### [Assigned task]
Give back every record word for word, keeping the pictures out.

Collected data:
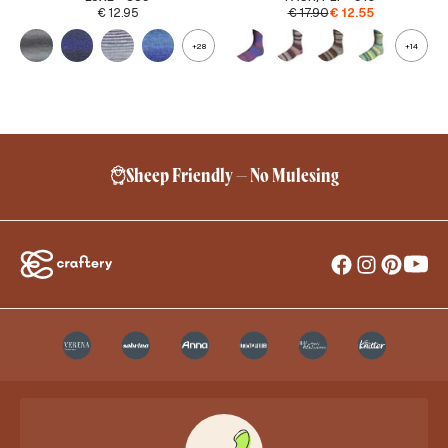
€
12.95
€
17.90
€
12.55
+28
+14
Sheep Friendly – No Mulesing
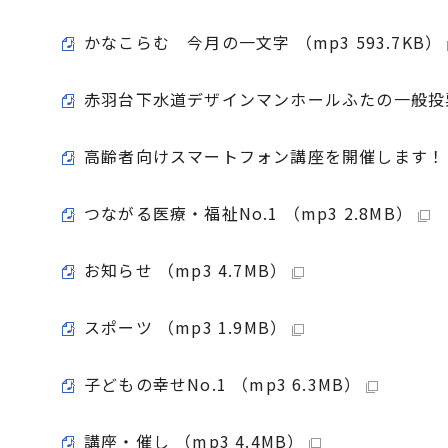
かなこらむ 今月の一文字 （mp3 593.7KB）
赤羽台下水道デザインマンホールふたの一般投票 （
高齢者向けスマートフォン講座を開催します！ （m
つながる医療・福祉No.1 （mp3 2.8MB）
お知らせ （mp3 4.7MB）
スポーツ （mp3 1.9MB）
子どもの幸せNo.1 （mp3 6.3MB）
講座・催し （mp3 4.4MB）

### [Your response]
€
12.95
€
17.90
€
12.55
+28
+14
Sheep Friendly – No Mulesing
かなこらむ 今月の一文字 （mp3 593.7KB）
赤羽台下水道デザインマンホールふたの一般投票 （
高齢者向けスマートフォン講座を開催します！ （m
つながる医療・福祉No.1 （mp3 2.8MB）
お知らせ （mp3 4.7MB）
スポーツ （mp3 1.9MB）
子どもの幸せNo.1 （mp3 6.3MB）
講座・催し （mp3 4.4MB）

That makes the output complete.